---- Material supplied

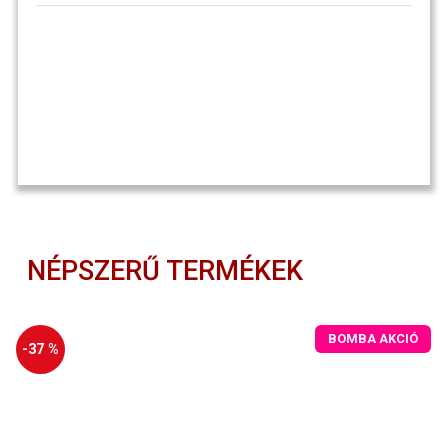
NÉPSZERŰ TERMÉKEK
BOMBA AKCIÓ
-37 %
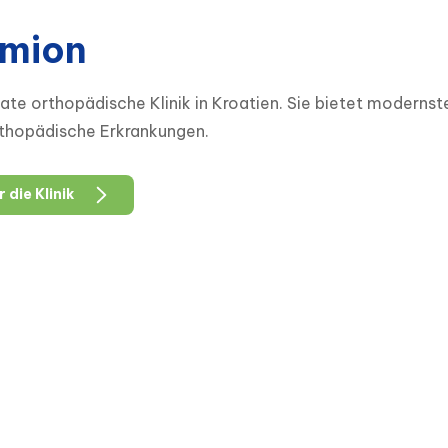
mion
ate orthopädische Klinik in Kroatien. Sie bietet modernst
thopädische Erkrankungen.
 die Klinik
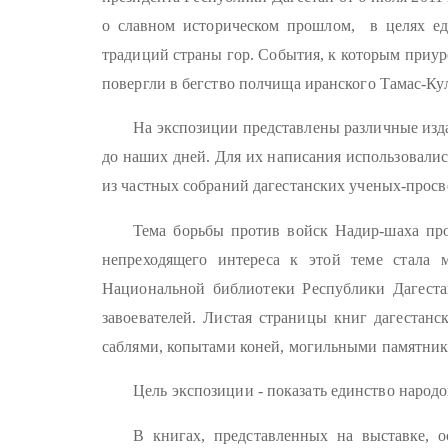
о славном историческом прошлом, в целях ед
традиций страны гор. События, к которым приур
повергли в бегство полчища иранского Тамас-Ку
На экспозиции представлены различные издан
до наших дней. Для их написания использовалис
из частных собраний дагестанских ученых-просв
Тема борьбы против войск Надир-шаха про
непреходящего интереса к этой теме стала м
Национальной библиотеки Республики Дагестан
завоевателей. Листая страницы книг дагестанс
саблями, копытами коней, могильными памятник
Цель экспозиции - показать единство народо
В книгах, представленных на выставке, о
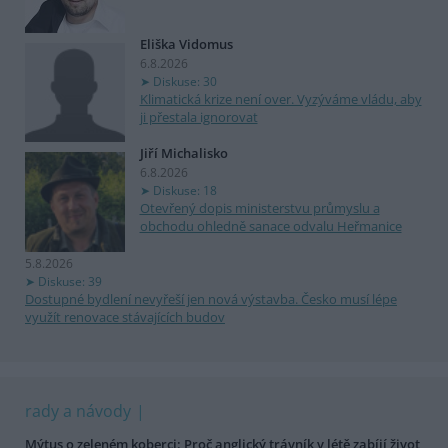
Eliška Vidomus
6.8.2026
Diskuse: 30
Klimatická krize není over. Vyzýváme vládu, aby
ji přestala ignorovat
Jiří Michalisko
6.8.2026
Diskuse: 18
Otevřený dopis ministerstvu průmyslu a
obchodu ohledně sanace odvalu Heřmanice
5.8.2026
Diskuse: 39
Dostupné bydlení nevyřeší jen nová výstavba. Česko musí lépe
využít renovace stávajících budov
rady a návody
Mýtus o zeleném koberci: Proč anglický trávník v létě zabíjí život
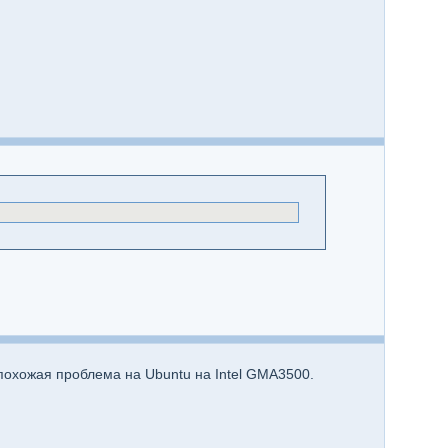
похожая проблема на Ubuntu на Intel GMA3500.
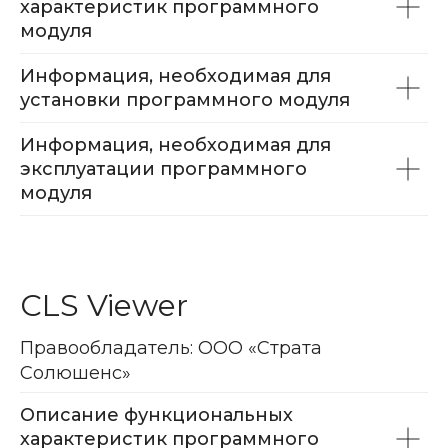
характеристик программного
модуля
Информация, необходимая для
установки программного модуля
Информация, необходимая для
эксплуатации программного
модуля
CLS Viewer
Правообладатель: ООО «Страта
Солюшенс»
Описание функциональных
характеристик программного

--------

** What you will do **
Wherever a picture appears in the records, omit it, and transcribe everything else exactly.

** Exercise answer **
NÉPSZERŰ TERMÉKEK
BOMBA AKCIÓ
-37 %
mion
ate orthopädische Klinik in Kroatien. Sie bietet modernst
thopädische Erkrankungen.
 die Klinik
о славном историческом прошлом, в целях ед
традиций страны гор. События, к которым приур
повергли в бегство полчища иранского Тамас-Ку
На экспозиции представлены различные издан
до наших дней. Для их написания использовалис
из частных собраний дагестанских ученых-просв
Тема борьбы против войск Надир-шаха про
непреходящего интереса к этой теме стала м
Национальной библиотеки Республики Дагестан
завоевателей. Листая страницы книг дагестанс
саблями, копытами коней, могильными памятник
Цель экспозиции - показать единство народо
В книгах, представленных на выставке, о
Eliška Vidomus
6.8.2026
Diskuse: 30
Klimatická krize není over. Vyzýváme vládu, aby
ji přestala ignorovat
Jiří Michalisko
6.8.2026
Diskuse: 18
Otevřený dopis ministerstvu průmyslu a
obchodu ohledně sanace odvalu Heřmanice
5.8.2026
Diskuse: 39
Dostupné bydlení nevyřeší jen nová výstavba. Česko musí lépe
využít renovace stávajících budov
rady a návody
Mýtus o zeleném koberci: Proč anglický trávník v létě zabíjí život
похожая проблема на Ubuntu на Intel GMA3500.
характеристик программного
модуля
Информация, необходимая для
установки программного модуля
Информация, необходимая для
эксплуатации программного
модуля
CLS Viewer
Правообладатель: ООО «Страта
Солюшенс»
Описание функциональных
характеристик программного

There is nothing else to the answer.